Dalam kasus sandal jepit ini,dua pendapat yang bertentangan yaitu dari pihak aparat penegak hukum yaitu pemilik sandal jepit dan juga pendapat orangtua dari pencuri sandal jepit. Jika kita lihat dari kacamata aparat hukum memang tindakan aparat hukum tidak membawa kasus ini lewat jalur hukum sudah benar karena mengangap masih dibawah umur dan masih berstatus anak. Hanya saja yang perlu disalahkan tindakan para aparat penegak hukum kita dalam mengintrogasi para pelaku.haruskah dengan cara binatang?. Demi menegakkan keadilan dan merasa dicendarainya rasa keadilan bagi masyarakat kecil,ditandai dengan penganiayaan atas anaknya hanya karena mencuri sandal jepit. Tindakan orang tua si anak pencuri sandal jepit membawa kasus ini ke jalur hukum tidak lah salah tapi orang tua juga jangan mengacuhkan begitu saja nasib si anak sehingga anak bisa diseret ke pengadilan dan diancam hukuman lima tahun penjara. Dari kedua kasus diatas,kasus yang menimpa bocah pencuri sandal jepit dan nenek pencuri buah kakao jelas Tidak ada keadilan disitu. Karena hukuman yang adil bukan sekedar berdasarkan pasal sekian pasal sekian,tapi ada pertimbangan lain,ada hati nurani dan peri kemanusiaan. Jika melihat dari sisi pasal-pasal yang tertera dalam KUHP,sang bocah dan nenek minah memang bisa dikatakan bersalah. Karena dia mencuri. Namun dari sisi lain,apakah itu dapat disebut hukum berkeadilan? Hanya mencuri tiga buah kakao yang dilakukan seorang anak dibawah umur dan perempuan tua,harus dihukum,sedangkan para koruptor yang melahap uang Negara Negara/rakyat sampai milyaran rupiah bebas karena katanya ‘’tidak ada bukti’’?

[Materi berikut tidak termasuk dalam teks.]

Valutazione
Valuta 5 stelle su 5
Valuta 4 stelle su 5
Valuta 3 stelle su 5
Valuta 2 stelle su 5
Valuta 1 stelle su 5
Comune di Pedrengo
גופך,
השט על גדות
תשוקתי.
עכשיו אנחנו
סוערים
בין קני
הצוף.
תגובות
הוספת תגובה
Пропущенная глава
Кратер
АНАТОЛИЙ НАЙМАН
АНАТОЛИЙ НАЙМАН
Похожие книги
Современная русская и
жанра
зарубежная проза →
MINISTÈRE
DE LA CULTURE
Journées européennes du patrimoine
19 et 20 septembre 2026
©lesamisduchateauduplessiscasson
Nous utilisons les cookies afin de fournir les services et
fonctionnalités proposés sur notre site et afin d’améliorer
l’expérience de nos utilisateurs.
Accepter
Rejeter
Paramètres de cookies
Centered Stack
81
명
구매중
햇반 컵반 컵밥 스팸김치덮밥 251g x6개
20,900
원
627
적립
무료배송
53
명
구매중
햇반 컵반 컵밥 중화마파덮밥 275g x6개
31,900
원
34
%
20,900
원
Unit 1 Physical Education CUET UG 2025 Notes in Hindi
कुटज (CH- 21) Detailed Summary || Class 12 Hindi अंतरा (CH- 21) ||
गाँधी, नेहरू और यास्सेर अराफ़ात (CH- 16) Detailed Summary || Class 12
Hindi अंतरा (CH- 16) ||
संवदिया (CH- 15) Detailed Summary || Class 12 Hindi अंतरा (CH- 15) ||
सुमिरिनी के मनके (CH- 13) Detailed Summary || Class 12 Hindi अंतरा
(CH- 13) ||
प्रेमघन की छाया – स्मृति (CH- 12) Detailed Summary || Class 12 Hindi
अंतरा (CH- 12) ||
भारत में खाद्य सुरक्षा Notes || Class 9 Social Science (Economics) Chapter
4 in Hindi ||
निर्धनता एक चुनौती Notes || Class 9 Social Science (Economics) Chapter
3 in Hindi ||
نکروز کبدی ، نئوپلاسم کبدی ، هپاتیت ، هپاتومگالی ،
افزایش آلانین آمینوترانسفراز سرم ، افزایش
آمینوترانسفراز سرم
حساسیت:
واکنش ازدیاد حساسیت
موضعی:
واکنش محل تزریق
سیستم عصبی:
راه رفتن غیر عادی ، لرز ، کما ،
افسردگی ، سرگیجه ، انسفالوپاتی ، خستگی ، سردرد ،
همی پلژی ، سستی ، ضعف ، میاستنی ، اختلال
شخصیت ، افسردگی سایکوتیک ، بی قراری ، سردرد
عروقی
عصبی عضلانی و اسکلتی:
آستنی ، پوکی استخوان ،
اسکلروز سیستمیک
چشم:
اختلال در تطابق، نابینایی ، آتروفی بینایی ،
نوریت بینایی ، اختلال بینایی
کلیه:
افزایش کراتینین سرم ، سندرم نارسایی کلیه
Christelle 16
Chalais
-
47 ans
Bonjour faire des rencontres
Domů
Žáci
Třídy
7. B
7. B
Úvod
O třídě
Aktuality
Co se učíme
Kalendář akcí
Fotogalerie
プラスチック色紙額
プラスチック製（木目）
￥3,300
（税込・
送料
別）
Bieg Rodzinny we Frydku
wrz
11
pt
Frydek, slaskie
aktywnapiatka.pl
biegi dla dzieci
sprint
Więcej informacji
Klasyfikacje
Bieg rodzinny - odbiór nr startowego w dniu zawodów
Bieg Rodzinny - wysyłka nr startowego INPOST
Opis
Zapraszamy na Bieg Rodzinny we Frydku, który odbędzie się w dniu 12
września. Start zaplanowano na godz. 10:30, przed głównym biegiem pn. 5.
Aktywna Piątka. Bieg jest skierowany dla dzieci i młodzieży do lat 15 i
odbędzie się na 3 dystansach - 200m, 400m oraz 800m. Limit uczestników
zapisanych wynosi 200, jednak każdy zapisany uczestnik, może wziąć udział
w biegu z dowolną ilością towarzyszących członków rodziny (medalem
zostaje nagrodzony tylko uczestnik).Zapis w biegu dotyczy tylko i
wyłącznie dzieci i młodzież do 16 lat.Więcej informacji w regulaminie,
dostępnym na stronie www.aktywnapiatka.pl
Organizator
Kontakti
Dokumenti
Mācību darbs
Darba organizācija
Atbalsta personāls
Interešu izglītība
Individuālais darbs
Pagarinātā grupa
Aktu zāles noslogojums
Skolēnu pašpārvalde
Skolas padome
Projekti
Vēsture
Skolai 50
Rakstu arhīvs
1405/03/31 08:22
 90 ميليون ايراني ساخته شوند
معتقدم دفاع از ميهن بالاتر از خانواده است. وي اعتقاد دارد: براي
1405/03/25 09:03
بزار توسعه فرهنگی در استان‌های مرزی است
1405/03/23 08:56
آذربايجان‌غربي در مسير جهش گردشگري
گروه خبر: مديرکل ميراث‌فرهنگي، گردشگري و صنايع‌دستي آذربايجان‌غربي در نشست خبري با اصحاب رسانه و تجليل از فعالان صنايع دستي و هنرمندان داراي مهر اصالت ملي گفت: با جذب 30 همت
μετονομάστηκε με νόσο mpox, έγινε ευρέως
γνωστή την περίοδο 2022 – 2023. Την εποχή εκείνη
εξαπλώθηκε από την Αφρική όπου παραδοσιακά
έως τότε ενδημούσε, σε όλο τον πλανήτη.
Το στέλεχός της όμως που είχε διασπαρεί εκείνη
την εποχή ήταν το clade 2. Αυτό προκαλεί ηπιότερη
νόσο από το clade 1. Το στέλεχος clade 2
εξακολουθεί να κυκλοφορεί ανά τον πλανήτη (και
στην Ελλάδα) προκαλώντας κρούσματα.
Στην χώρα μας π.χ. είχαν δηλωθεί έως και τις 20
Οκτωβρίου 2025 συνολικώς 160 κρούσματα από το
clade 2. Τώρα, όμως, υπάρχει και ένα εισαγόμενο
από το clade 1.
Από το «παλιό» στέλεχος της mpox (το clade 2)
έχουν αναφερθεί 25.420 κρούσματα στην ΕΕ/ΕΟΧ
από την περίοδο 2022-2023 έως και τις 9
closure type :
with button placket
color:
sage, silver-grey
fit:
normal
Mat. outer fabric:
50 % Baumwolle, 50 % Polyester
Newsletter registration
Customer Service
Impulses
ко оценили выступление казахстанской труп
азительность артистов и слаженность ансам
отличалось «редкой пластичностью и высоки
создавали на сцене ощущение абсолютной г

sebenarnya ada apa dengan dunia hukum kita?. Siapa pun orangnya sama di hadapan hukum,Itu benar seratus persen. Namun kenyataannya dinegara kita ini berbeda. Tidak semua orang sama di depan hukum.di Negara ini jika orang besar dituduh berbuat kesalahan apalagi yang dituduh mempunyai kekuasaan meskipun jelas ada bukti bersalah,tak langsung menerima hukuman. Proses pengadilannya bisa diulur-ulur atau ditunda-tunda,bahkan bisa sampai ‘’hilang’’ di tengah jalan. Berbeda dengan orang kecil yang dituduh berbuat kesalahan,’’cepat’’ dijatuhi hukuman,padahal banyak kejadian,kemudian terbukti dia tidak bersalah. Tapi dia sempat menjalani hukuman sampai bertahun-tahun. Tidak ada ganti rugi apapun dari pemerintah. Jadi hukum yang bagaimana yang harus ditegakkan di Negara ini? Yang Sering kali para pemimpin bangsa ini menyuarakannya di media-media. Apakah hanya hukum yang berdasar pasal demi pasal? Atau hukum yang berkeadilan,berhati nurani,dan bukan hukum yang buta?.
banyak juga kan kasus lainnya..
seperti kasus cabut rumput.
gan ini cuma karena salah cabut rumput...
Spoiler for kasus cabut rumput:
Terdakwa Kasus Cabut Rumput Berlutut di Depan Hakim.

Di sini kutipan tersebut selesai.